O fascínio por um barco singular
O que distingue o Vouga de outros barcos não é apenas a sua elegância, feita de linhas clássicas e madeira polida. É, sobretudo, a identidade que transporta: trata-se da única classe de vela de origem portuguesa, nascida na Costa Nova, em Ílhavo, há quase cem anos. Para João Loura, é um símbolo maior da Ria de Aveiro. “O Vouga é uma síntese perfeita entre tradição e beleza”, resume. “Representa uma herança cultural que importa proteger, valorizar e transmitir às gerações futuras”.

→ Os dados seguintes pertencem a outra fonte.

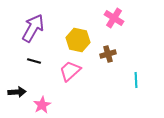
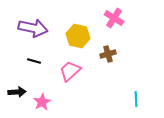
purple arrow: rotated 72 degrees clockwise
yellow hexagon: moved 4 px up
cyan line: moved 19 px down
pink star: moved 3 px up
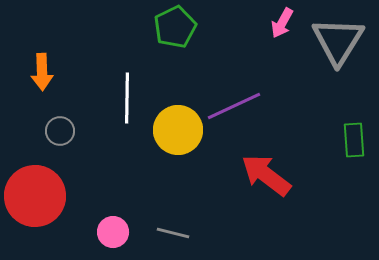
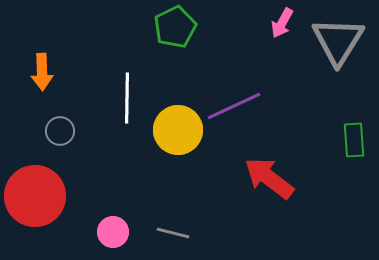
red arrow: moved 3 px right, 3 px down
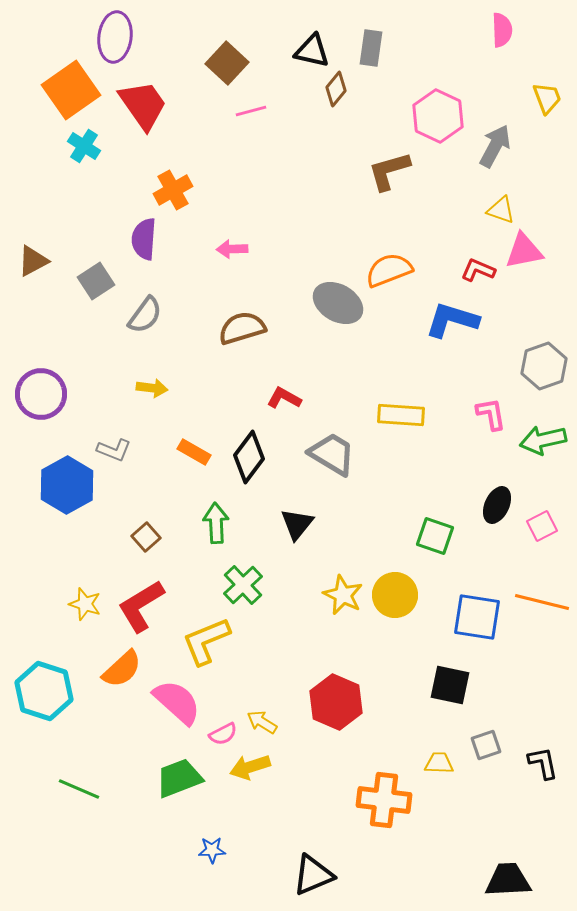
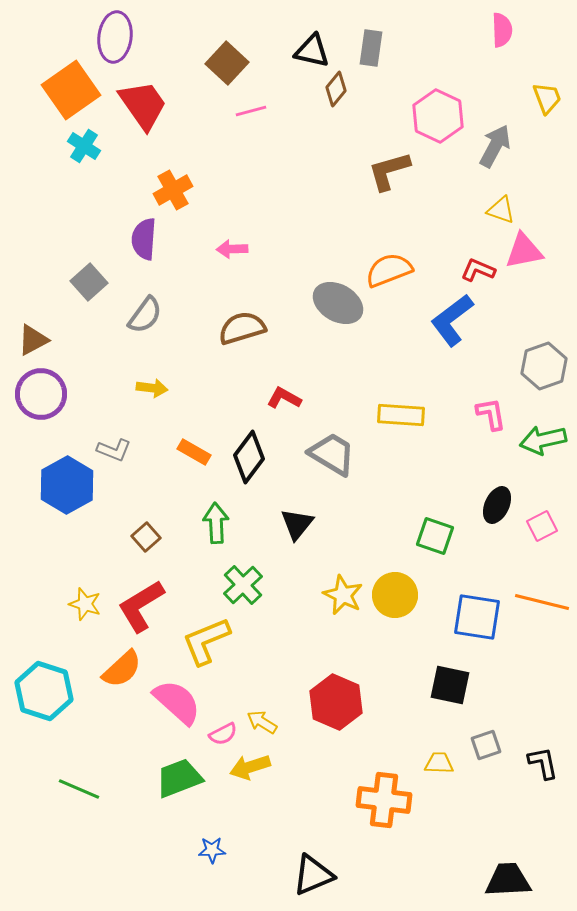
brown triangle at (33, 261): moved 79 px down
gray square at (96, 281): moved 7 px left, 1 px down; rotated 9 degrees counterclockwise
blue L-shape at (452, 320): rotated 54 degrees counterclockwise
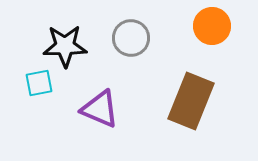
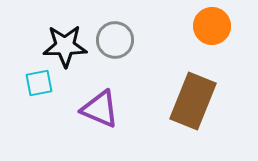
gray circle: moved 16 px left, 2 px down
brown rectangle: moved 2 px right
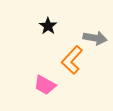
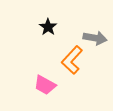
black star: moved 1 px down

Ao longo de quase cem anos, o Vouga soube reinventar-se, ainda que se mantenha fiel a algumas regras de ouro: o convés, o mastro, a retranca e a cana do leme têm de ser em madeira. Hoje, admite-se que o casco possa ser em fibra, mas a essência não se perdeu. Para João Loura, é uma embarcação que exige tanto quanto oferece. “Na vela não há travões nem motor, tudo depende da forma como interpretamos o vento e a corrente. Só sair do cais já exige cálculos: como posicionar o barco, como aproveitar a direção do vento, como atracar depois, com tantas embarcações em volta. E se alguma coisa falha na preparação em terra, mais cedo ou mais tarde paga-se caro na água”.
Essa exigência faz parte da aprendizagem. “Lembro-me de uma regata em que tive de desistir porque uma peça se soltou por falta de manutenção. Aprendi a lição: na vela, cada detalhe conta. Sempre que participo, mais do que ganhar, vou para aprender e para me divertir – já naveguei com tripulações dos 5 aos 83 anos”.

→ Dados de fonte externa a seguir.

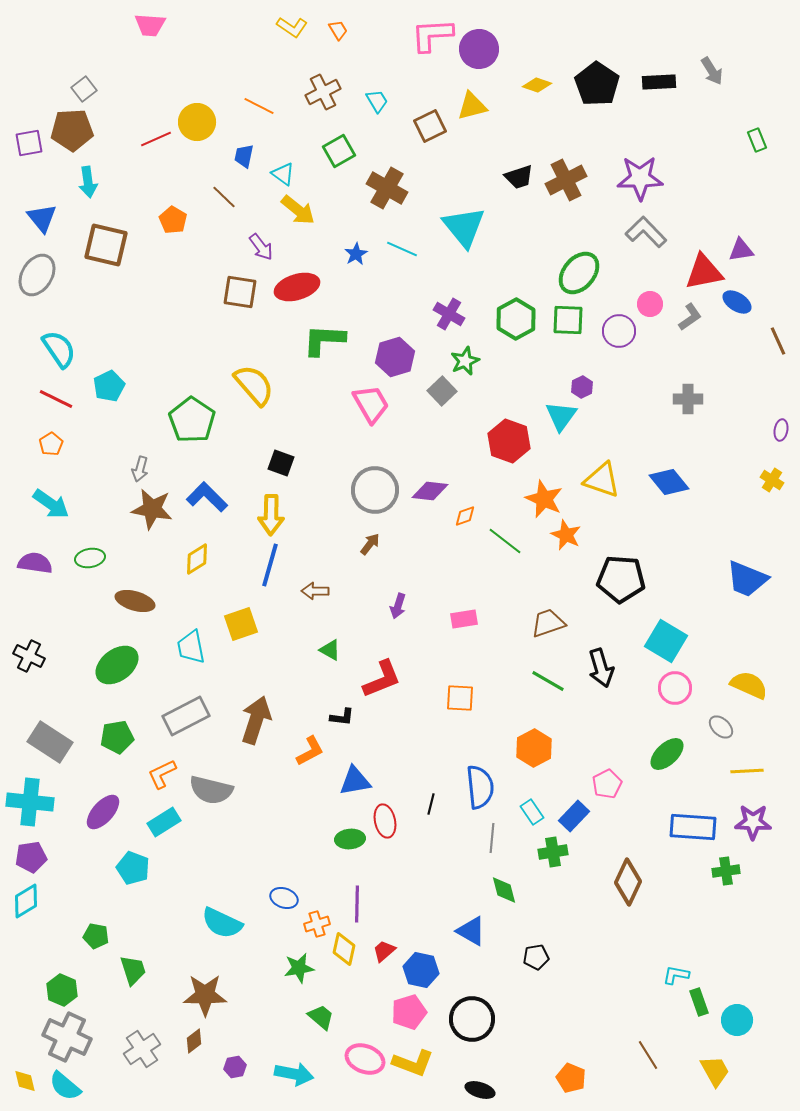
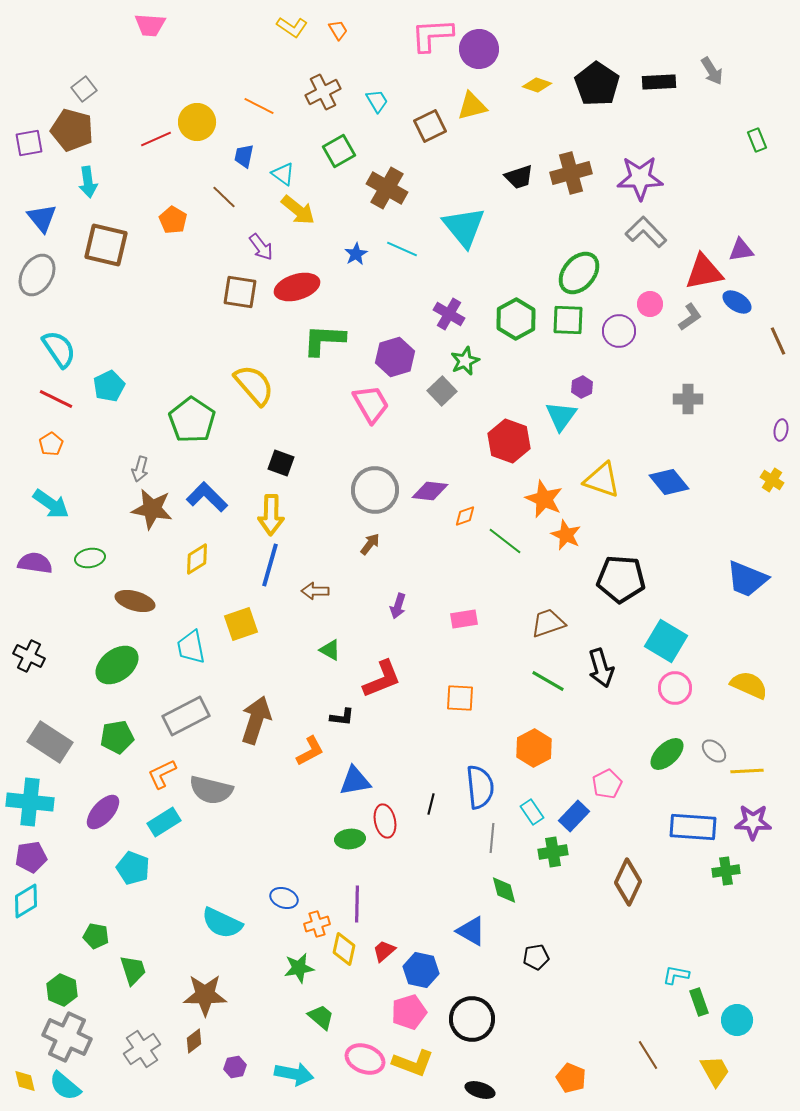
brown pentagon at (72, 130): rotated 18 degrees clockwise
brown cross at (566, 180): moved 5 px right, 7 px up; rotated 12 degrees clockwise
gray ellipse at (721, 727): moved 7 px left, 24 px down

Costa Nova: o berço da classe
A história começa na década de 1920, com o mestre António Gordinho. De regresso à sua terra, depois de alguns anos nos Estados Unidos, de onde trouxe inspiração e conhecimento, este carpinteiro ilhavense começou a construir embarcações em madeira para famílias que passavam as férias na Costa Nova. Eram barcos de lazer, feitos à medida, com calado reduzido para deslizar sobre o moliço e as redes dos pescadores. Como não havia cais, usava-se o patilhão para encalhar na areia. Era prática comum dar às embarcações nomes de mulheres da família, eternizando mães e filhas na proa dos Vougas.
Mais tarde, dois ilhavenses residentes em Lisboa pediram a António Gordinho que replicasse alguns modelos. Por serem idênticos, decidiram propor a criação de uma classe. Assim nasceu a designação “Classe Vouga”, adotada oficialmente em 1939 e reconhecida pela Federação Portuguesa de Vela em 1944.
Durante décadas, o Vouga foi presença regular em competições nacionais, em particular no Tejo, onde a Mocidade Portuguesa o adotou como barco de treino. O Estado Novo via nele um emblema nacionalista, símbolo de uma produção integralmente portuguesa. No entanto, com a Revolução de Abril, a dissolução das estruturas ligadas ao regime e o declínio natural das práticas tradicionais, a classe perdeu protagonismo.
Ainda assim, nunca desapareceu. Nos anos de 1980, novos construtores retomaram a tradição na região de Aveiro e, em 2005, um grupo de entusiastas fundou a Associação Portuguesa da Classe Vouga.